Ha llegado la navidad al barrio, al pueblo, a la ciudad...
Las calles se iluminan cada atardecer, cuando el sol se esconde y brillan con los reflejos que las miles de bombillas dejan en el pavimento mojado por la lluvia. Son días de frío, las gentes se abrigan para guardar cola en las filas interminables de algunas tiendas y locales de lotería. Se ve la prisa como una acompañante fiel de quienes van a los regalos, a las viandas, a los rosarios y a las misas. La felicidad se esconde en los empujones y avalanchas de los grandes almacenes, en los autobuses repletos y en los taxis ocupados de continúo con los que tienen más prisa y sufren en los atascos rutinarios del centro de la villa. La navidad se ha hecho señora. Se pasea entre nosotros importante y quizás, como hace tiempo, amorosa. Amorosa y alegre y, hasta cierto punto, feliz. Pero como todo lo que antes era de todos y era bueno, se lo llevó el Mercado y ahora nos lo vende.

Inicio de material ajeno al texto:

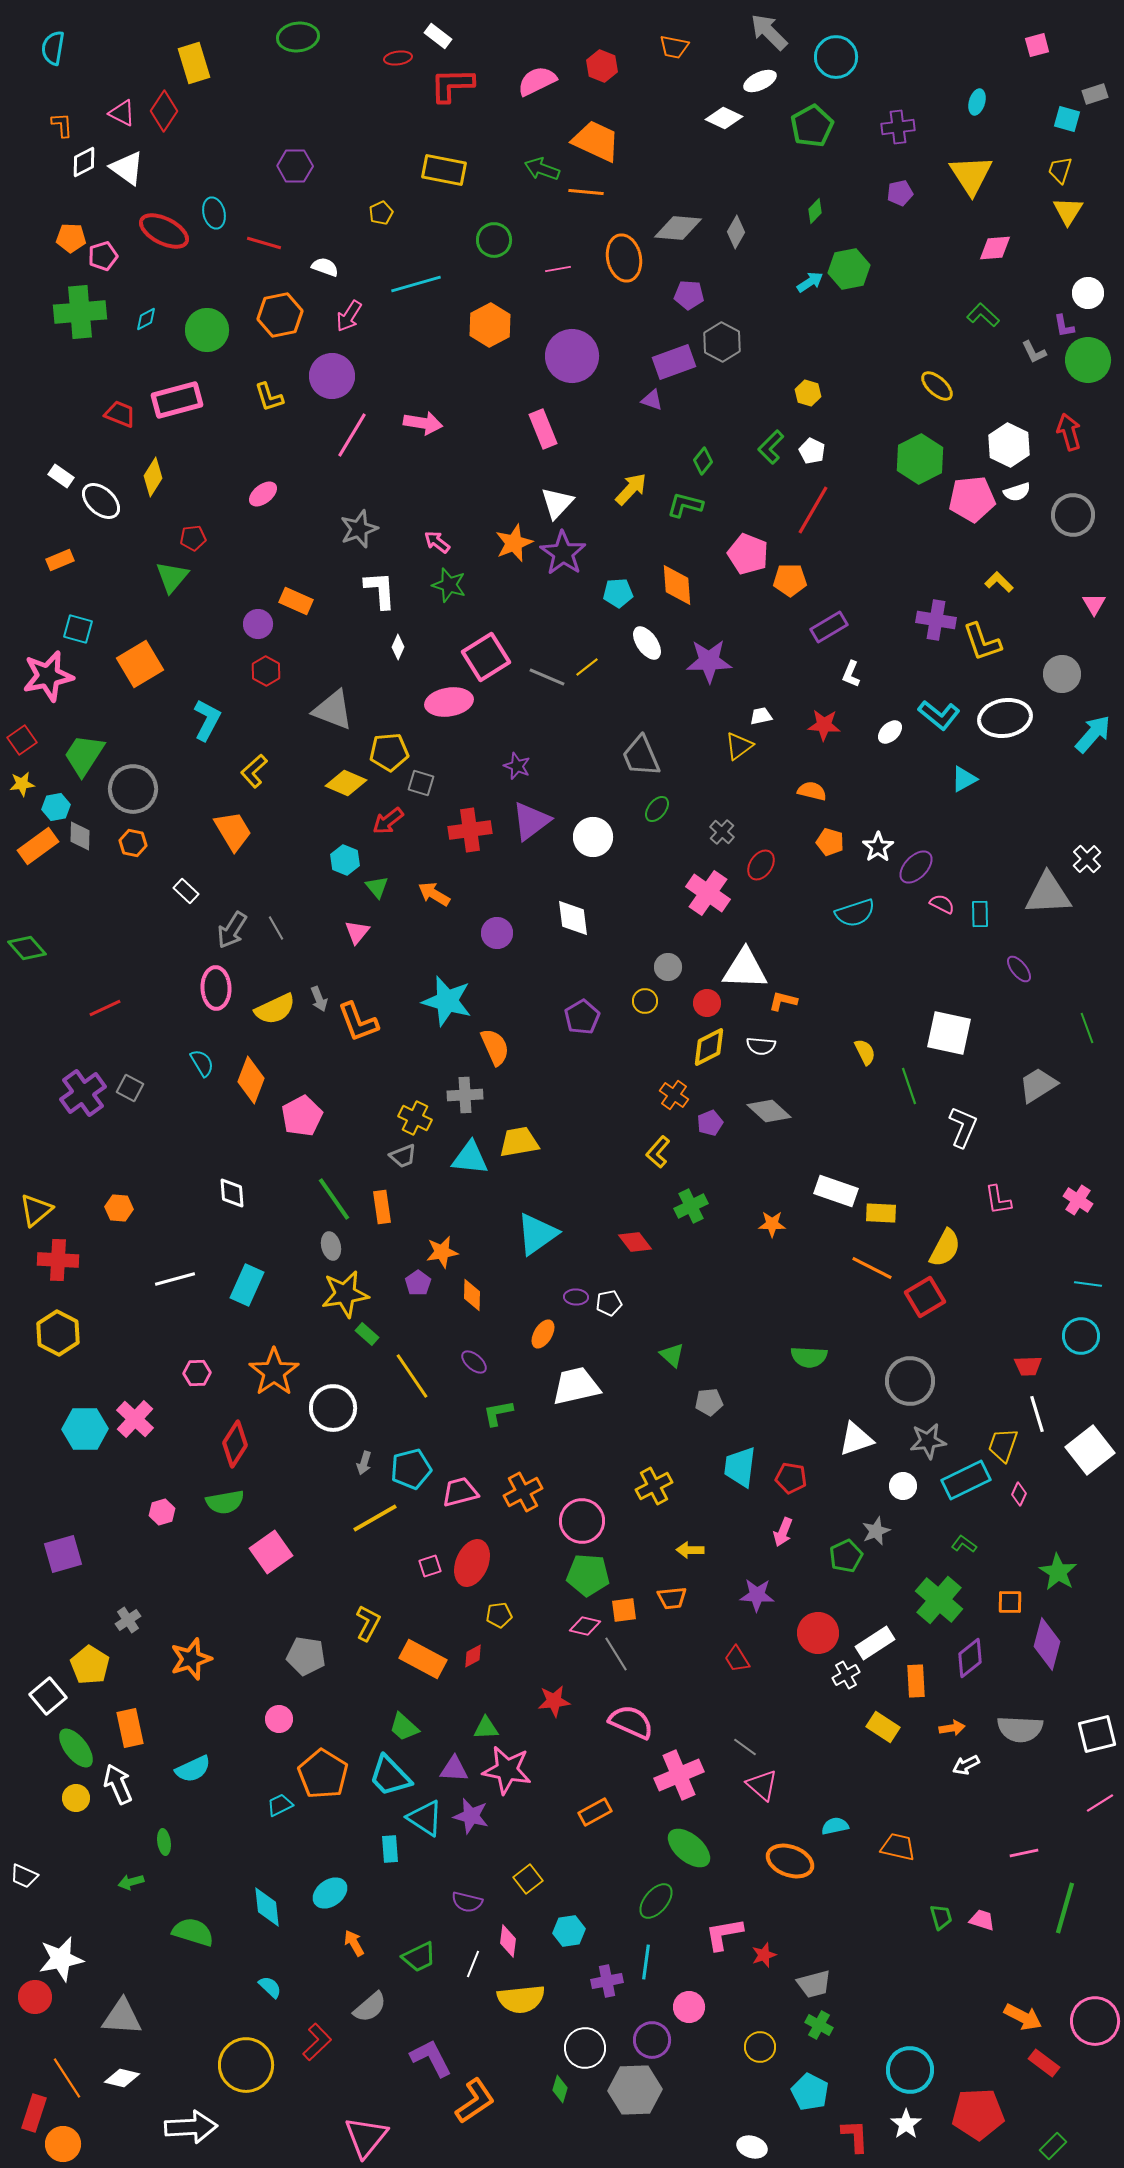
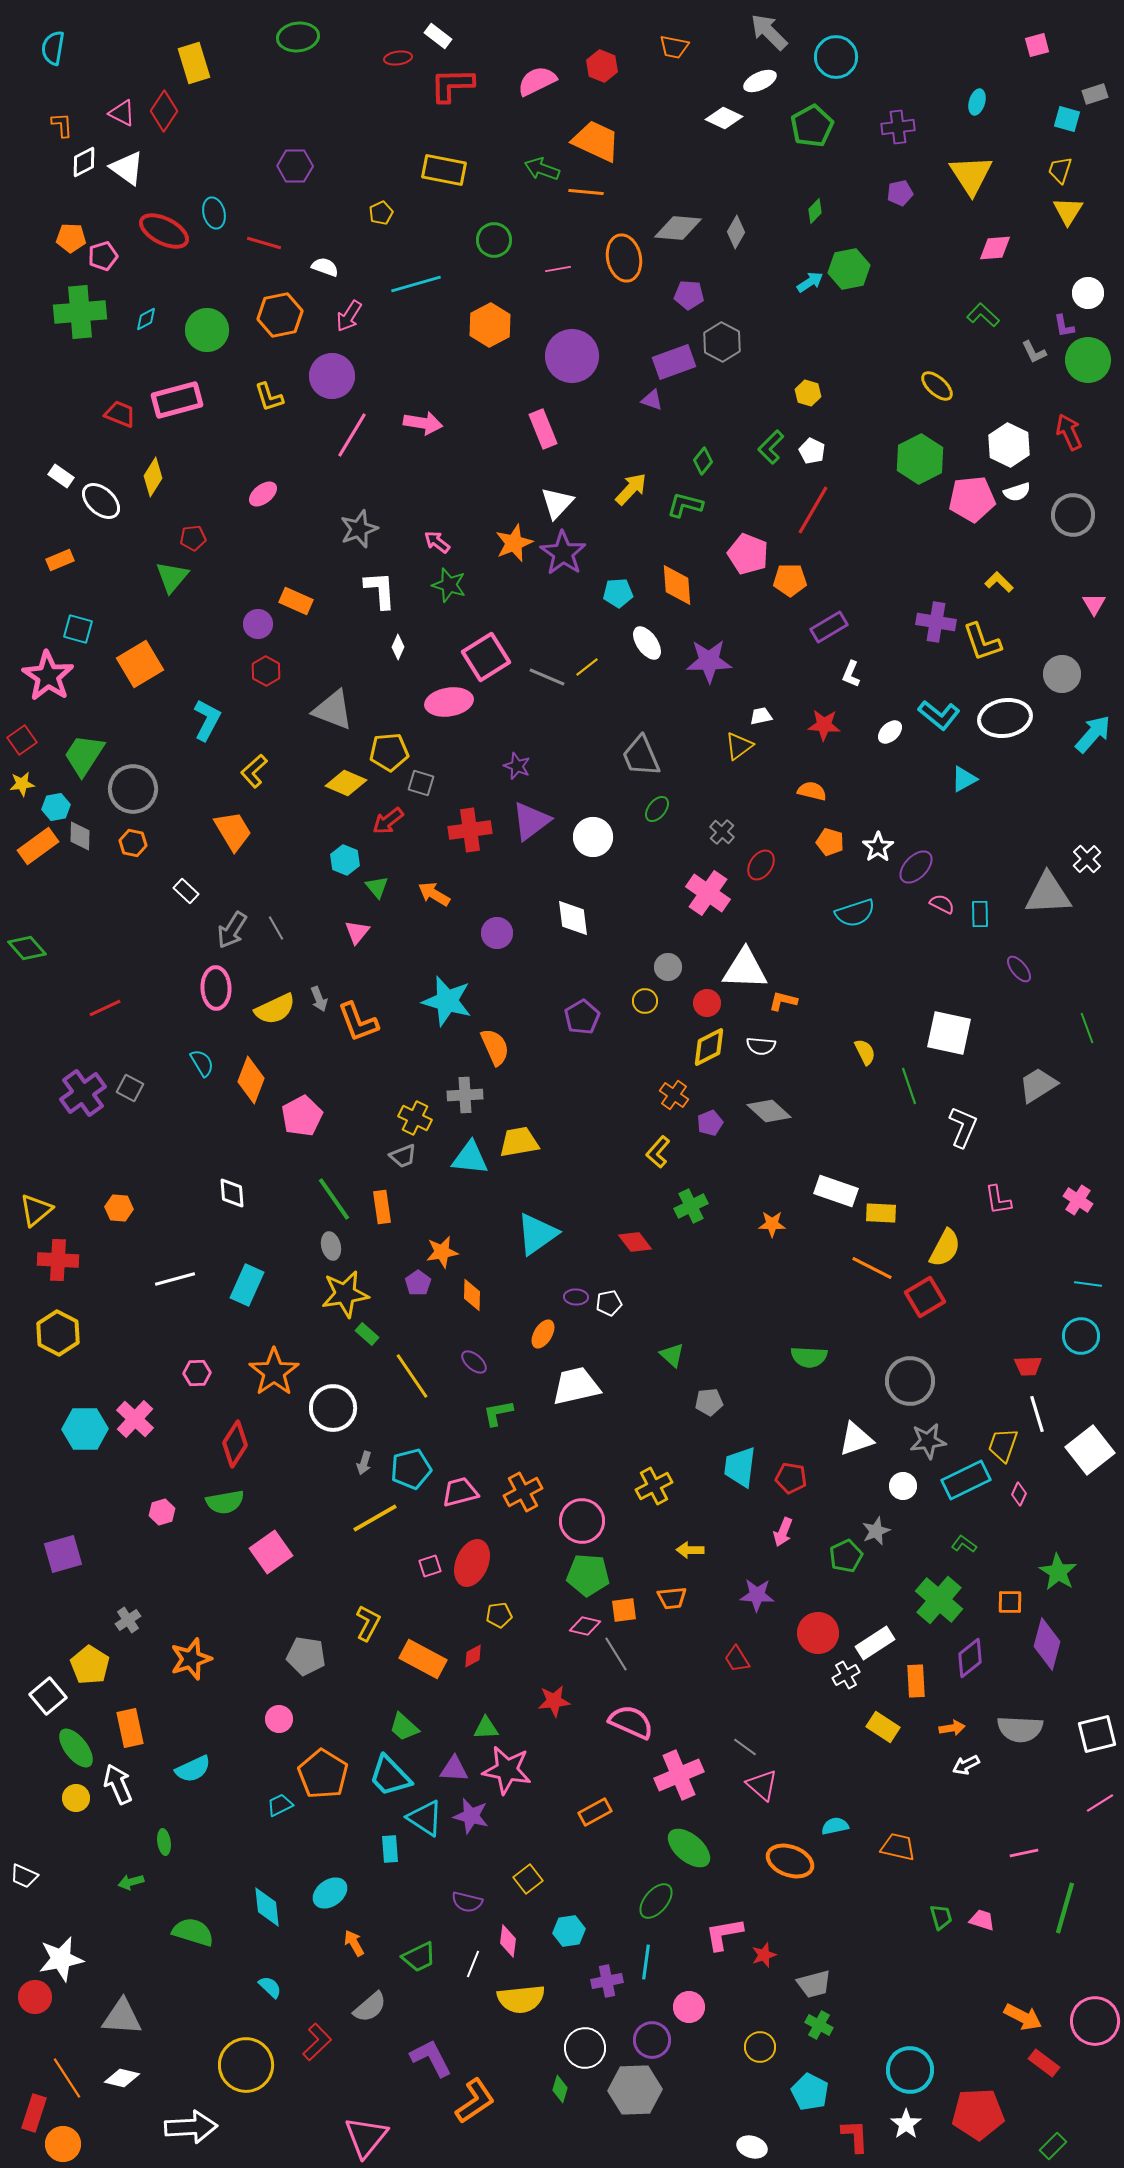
red arrow at (1069, 432): rotated 9 degrees counterclockwise
purple cross at (936, 620): moved 2 px down
pink star at (48, 676): rotated 27 degrees counterclockwise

La navidad ha llegado a la ciudad y las calles se cubren de mendigos. Unos tiene instrumentos que llenan de música el aire, otros piden de rodillas humillados, las hay que tienen niños dormidos en los brazos y estatuas de purpurina en donde mean, con educación, los perros de los ciudadanos. Ya ha llegado. Cientos de padres explicarán a sus hijos por qué los reyes de oriente dejaron sus zapatos vacíos en la noche mágica y no pasaron por el barrio. Podrán, con suerte, hacer un banquete con fruta casi buena, latas de conserva y yogures caducados, recogidos en la caridad de la basura del supermercado.
Todo esto es una parte importante del invierno y de la vida de cada uno. Sepamos estar bien, aunque no son buenos los tiempos y disfrutar, los que podamos, con aquel espíritu de antaño, el de antes de que nos lo quitara el Mercado.